In the spirit of Marie Kondo's The Life-Changing Magic of Tidying Up: The Japanese Art of Decluttering and Organizing, I have taken a shot at analyzing in depth another slice of common human experience: gifting. I have thought deeply about gifting over the years, as it is one of my family's love languages, and as it is frequently the source of my home's endless amounts of clutter (which, with Marie Kondo's advice and a bit of grit, will end up in the trash heap in a few months). I imagine that the anxiety I have when thinking of what to gift someone, and of what to do with something I've been gifted and don't like, is ubiquitous. I hope my thoughts will aid your journey in picking the right gift this holiday season (one week away!), and save your recipient a few trips to the rubbish bin.
I've divided gifts into a number of categories, categories that overlap and often synergize (how thrilling).
Spontaneous Gifts - Gifts purchased when the thought of someone comes to mind after stumbling upon something, without any prior intention of buying that person a gift. These gifts are serendipitous and thoughtful, and pave way for reconnection. They are typically given to recipients shortly after purchase, regardless of occasion, but can be saved for a more special occasion.
Surprise Gifts - Gifts that are simply unexpected; the recipient does not know the contents under the wrapping until she opens it. The surprise can also come in the form of the time or other circumstances of the gifting, or due to any aberration in the giver's typical habit of gifting. When done well, these gifts generally result in much more engaging, even climactic, responses of appreciation towards the gift and giver.
Attentive Gifts - Gifts that make use of the recipient’s preferences or delights, often harvested thoughtfully from interactions with the recipient, and saved in a pocket, to be used at a proper time. Or the recipient’s preferences, particularly style, is solicited from friends, or from the recipient’s social media accounts.
Luxury Gifts - Gifts that the giver probably wouldn’t buy for themselves, even if they stumbled upon it, due to cost, not due to preference.
Novel Gifts - Gifts that have recently debuted, such as concert tickets (such as Adele's today) or books, because they probably hadn’t stumbled upon it yet, and would be delighted by its existence as well as its ownership.
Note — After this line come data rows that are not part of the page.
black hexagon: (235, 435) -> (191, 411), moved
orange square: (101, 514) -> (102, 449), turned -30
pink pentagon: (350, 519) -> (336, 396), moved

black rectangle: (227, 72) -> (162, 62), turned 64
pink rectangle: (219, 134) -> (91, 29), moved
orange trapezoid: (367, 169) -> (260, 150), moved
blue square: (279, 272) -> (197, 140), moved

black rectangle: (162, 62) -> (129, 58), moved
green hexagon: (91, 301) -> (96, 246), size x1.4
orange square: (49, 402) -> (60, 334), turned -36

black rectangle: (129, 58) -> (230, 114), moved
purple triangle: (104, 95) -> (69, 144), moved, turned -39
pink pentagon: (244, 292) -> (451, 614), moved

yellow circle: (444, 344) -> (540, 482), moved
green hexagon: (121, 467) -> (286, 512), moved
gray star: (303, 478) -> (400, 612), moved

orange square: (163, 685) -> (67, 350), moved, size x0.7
This is also important when it is necessary to mitigate the risk of gifting the recipient something he already possesses.
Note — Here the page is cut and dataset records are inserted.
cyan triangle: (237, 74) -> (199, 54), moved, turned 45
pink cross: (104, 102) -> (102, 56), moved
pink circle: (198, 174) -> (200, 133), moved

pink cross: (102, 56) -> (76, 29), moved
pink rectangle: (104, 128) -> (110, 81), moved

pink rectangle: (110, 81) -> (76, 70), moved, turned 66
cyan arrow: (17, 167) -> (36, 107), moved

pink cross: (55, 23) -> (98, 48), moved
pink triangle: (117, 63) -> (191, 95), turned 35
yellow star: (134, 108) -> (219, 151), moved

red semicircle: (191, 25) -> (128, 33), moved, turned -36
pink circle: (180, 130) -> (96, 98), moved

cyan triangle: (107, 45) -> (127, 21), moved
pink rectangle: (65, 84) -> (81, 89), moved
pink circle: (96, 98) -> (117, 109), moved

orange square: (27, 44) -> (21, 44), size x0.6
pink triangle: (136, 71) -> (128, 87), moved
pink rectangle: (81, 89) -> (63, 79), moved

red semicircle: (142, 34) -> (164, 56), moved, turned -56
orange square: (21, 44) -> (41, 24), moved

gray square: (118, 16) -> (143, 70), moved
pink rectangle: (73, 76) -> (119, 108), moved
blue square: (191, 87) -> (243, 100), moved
Unique Gifts - Gifts from another era, like vintage or antique items, or artisanal one-of-a-kind items, handcrafted for one client. The giver himself can also create these items. Limited edition items can be an offshoot of this category.
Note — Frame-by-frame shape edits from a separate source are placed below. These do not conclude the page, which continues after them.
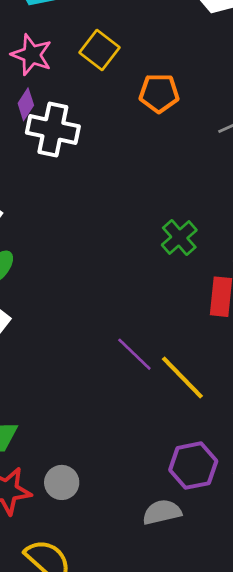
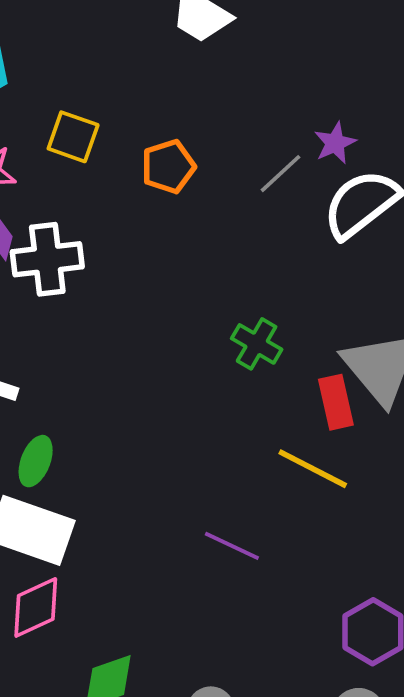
purple line: (134, 354) -> (232, 546), moved
yellow line: (182, 378) -> (313, 469), moved

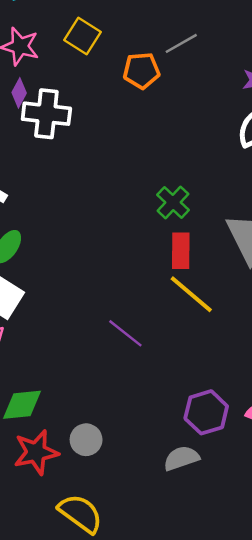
gray line: (281, 174) -> (181, 43), moved
red rectangle: (336, 402) -> (181, 251), moved

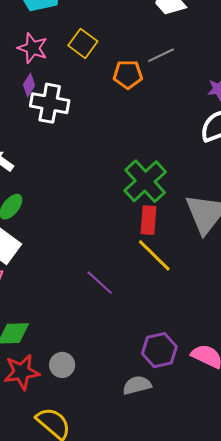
green cross: (173, 202) -> (145, 181), size x1.6

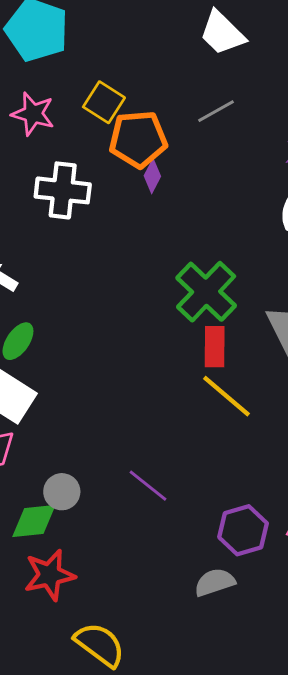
orange pentagon: (128, 74) -> (138, 139), moved, size x1.4
purple diamond: (29, 85) -> (152, 176), moved
purple line: (100, 283) -> (148, 486), moved
gray circle: (62, 365) -> (62, 492), moved

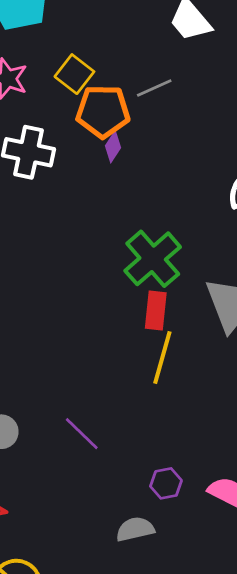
gray line: (216, 111) -> (154, 88), moved
yellow line: (226, 396) -> (162, 357), turned 60
purple hexagon: (243, 530) -> (166, 483), size x0.7

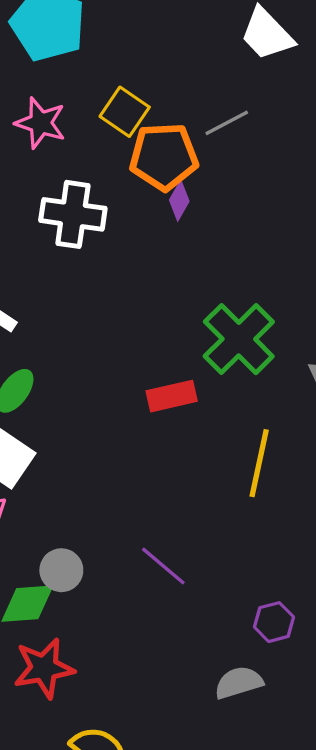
red rectangle: (156, 311) -> (172, 396), moved, turned 75

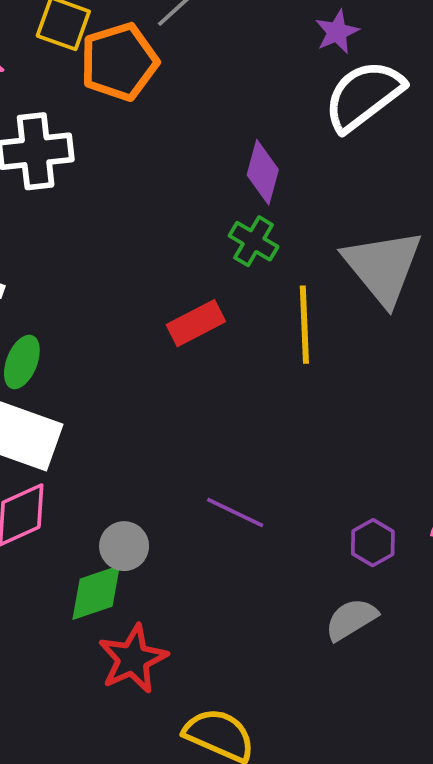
purple diamond: (179, 201) -> (263, 172), moved, size x1.4
green cross: (239, 339) -> (254, 241), size x0.6
yellow line: (259, 463) -> (304, 325), moved

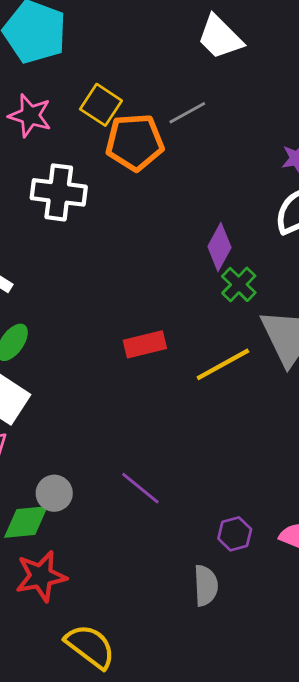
green cross: (254, 241) -> (239, 284), moved
yellow line: (304, 325) -> (223, 364), turned 50
gray semicircle: (351, 619) -> (206, 586), turned 105

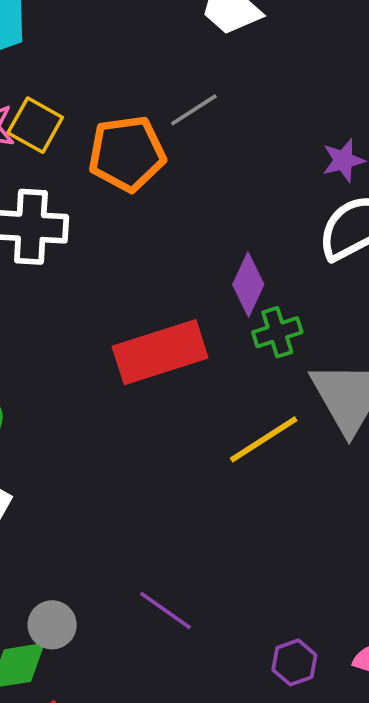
yellow square: (101, 105) -> (35, 125), moved
green cross: (239, 284) -> (277, 332), turned 32
red rectangle: (145, 344) -> (160, 352), moved, size x1.6

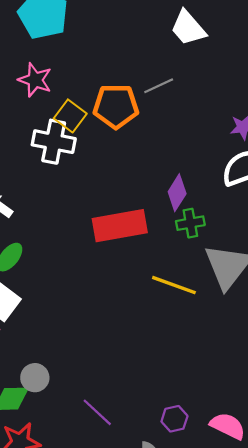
yellow square: (35, 125) -> (70, 116), moved
yellow line: (264, 439) -> (174, 285), turned 45
purple line: (165, 610) -> (97, 412), moved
Productive Gifts - Gifts that enable the recipient to engage a new hobby, or a new portion of a hobby, that ultimately leads to the recipient's gradual actualization of a part of her potential.
Experiential Gifts - Gifts that offer the recipient an engaging, atypical experience to look forward to, such as concerts, classes, trips, or other such events. These gifts don't add any clutter, and have a higher chance of improving happiness due to the anticipation, collection, and reflection of fond memories.
Service-Oriented Gifts - Gifts that revolve around serving the recipient in a relevant, appreciated way, such as offers to babysit for extended periods of time, or to do the yard work. This can also comprise of licenses (or coupons) that the recipient can use to call upon the giver for a certain type of service.
Sacrificial Gifts - Gifts that denote an unusual, often romantic, amount of sacrifice, whether time, energy, convenience, or money. Engagement rings and proposal plans often fall into this category.
Culinary Gifts - Gifts that can be made economically in bulk, yet are almost universally appreciated, and can be delivered to a number of friends at once. These include jars of homemade preserves, plates of made-from-scratch brownies, or even hot meals.
Gifts that combine many of the above types of gifts into one have the highest likelihood of success.
The act of gifting is also significant in the process of gift-giving.
The attitude of giving is just as, if not more important, than the gift. A gift given out of gratitude or love or excitement is infinitely better than a gift given out of obligation or quid pro quo. A gift without expectation of anything in return is the only kind of gift to give. A gift given out of interest in changing the recipient will only be received with resentment. A gift is best given with enthusiasm, and enthusiasm naturally sprouts from giving a gift that both you and the recipient will like (or that you believe he'd like).
A gift that someone needs (like socks or textbooks) is still a gift, albeit a less enthralling one to receive. A gift that is a donation to the giver's favored charity is, despite the best of intentions, not a gift at all, but a forced act of charity on the part of the recipient. A gift that is handmade should be well made, and capable of fetching a price on the marketplace.
Giving a gift at the right time, not too early, not too late, and in the right place, in proper company, is important. Some gifts are best opened privately, without the giver, and some gifts are best opened with the giver, and only the giver, present. Romantic gifts are often best given with the giver present, lest the giver be misinterpreted as timid and lacking in confidence.
May your gifts be more meaningful this Christmas season.